ACTION ITEM: Lines that include the string "learning" are the ones to copy from the entries below.

(Data extracted from a collection)
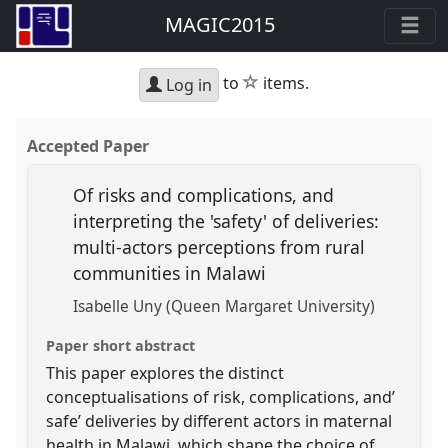
MAGIC2015
star
to
items.
Log in
Accepted Paper
Of risks and complications, and
interpreting the 'safety' of deliveries:
multi-actors perceptions from rural
communities in Malawi
Isabelle Uny (Queen Margaret University)
Paper short abstract
This paper explores the distinct
conceptualisations of risk, complications, and’
safe’ deliveries by different actors in maternal
health in Malawi, which shape the choice of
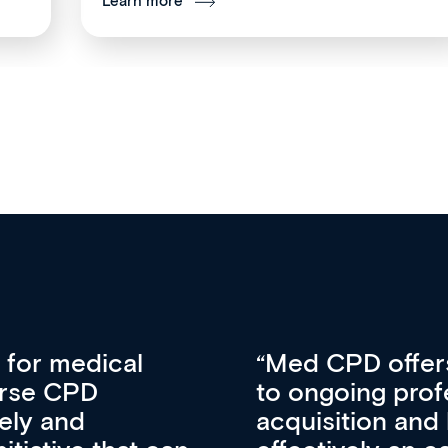
Learn more
vative approach
For me, there a
lopment, skills
CPD apart from 
pansion. It’s
professional de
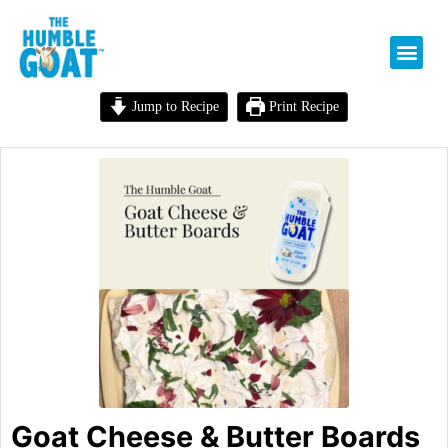
Jump to Recipe
Print Recipe
Goat Cheese & Butter Boards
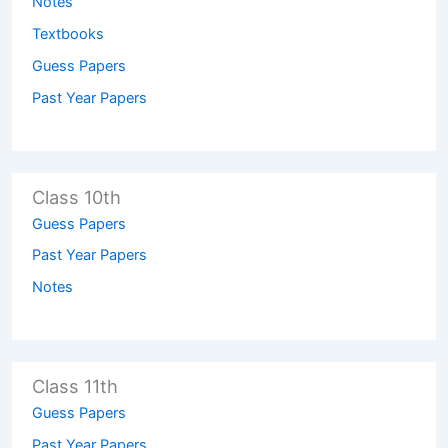
Notes
Textbooks
Guess Papers
Past Year Papers
Class 10th
Guess Papers
Past Year Papers
Notes
Class 11th
Guess Papers
Past Year Papers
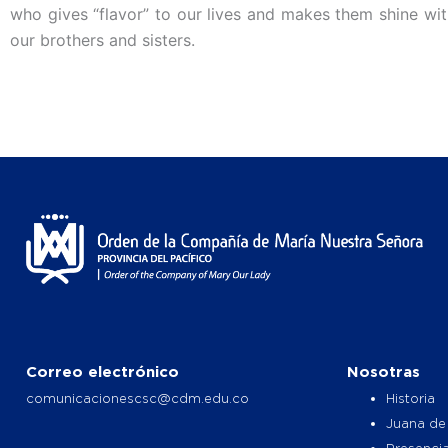
who gives “flavor” to our lives and makes them shine with
our brothers and sisters.
Correo electrónico
Nosotras
comunicacionescsc@cdm.edu.co
Historia
Juana de
Presencia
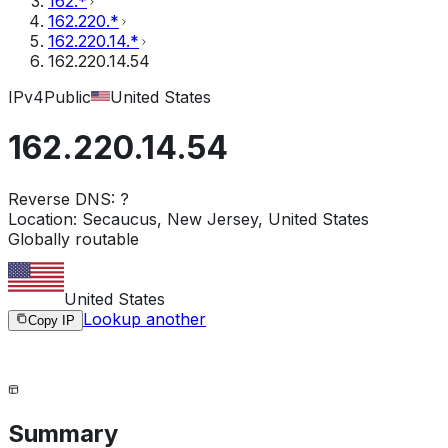
162.*
162.220.*
162.220.14.*
162.220.14.54
IPv4
Public
United States
162.220.14.54
Reverse DNS:
?
Location:
Secaucus, New Jersey, United States
Globally routable
United States
Lookup another
Copy IP
Summary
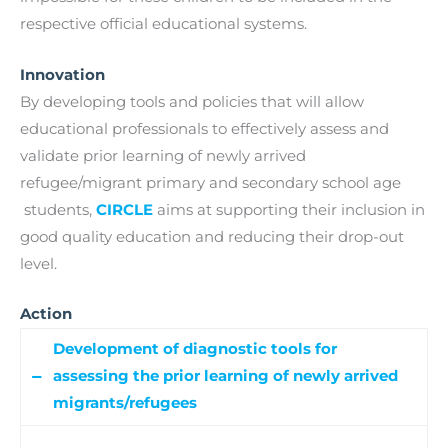
respective official educational systems.
Innovation
By developing tools and policies that will allow
educational professionals to effectively assess and
validate prior learning of newly arrived
refugee/migrant primary and secondary school age
students,
CIRCLE
aims at supporting their inclusion in
good quality education and reducing their drop-out
level.
Action
Development of diagnostic tools for
assessing the prior learning of newly arrived
migrants/refugees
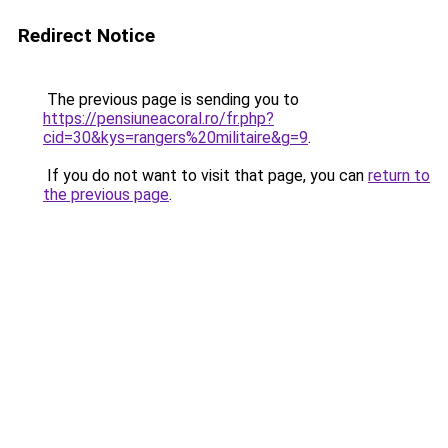
Redirect Notice
The previous page is sending you to
https://pensiuneacoral.ro/fr.php?
cid=30&kys=rangers%20militaire&g=9
.
If you do not want to visit that page, you can
return to
the previous page
.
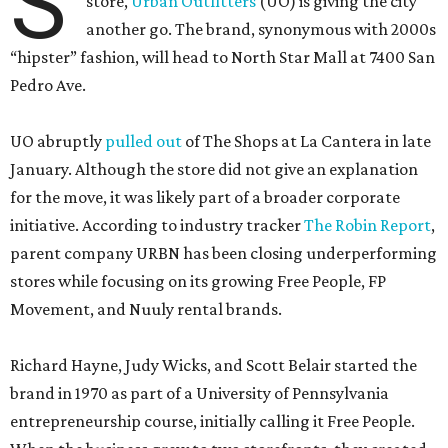
S
store,
Urban Outfitters
(UO) is giving the city
another go. The brand, synonymous with 2000s
“hipster” fashion, will head to North Star Mall at 7400 San
Pedro Ave.
UO abruptly
pulled out
of The Shops at La Cantera in late
January. Although the store did not give an explanation
for the move, it was likely part of a broader corporate
initiative. According to industry tracker
The Robin Report
,
parent company URBN has been closing underperforming
stores while focusing on its growing Free People, FP
Movement, and Nuuly rental brands.
Richard Hayne, Judy Wicks, and Scott Belair started the
brand in 1970 as part of a University of Pennsylvania
entrepreneurship course, initially calling it Free People.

TASK SOLUTION:
validate prior learning of newly arrived
assessing the prior learning of newly arrived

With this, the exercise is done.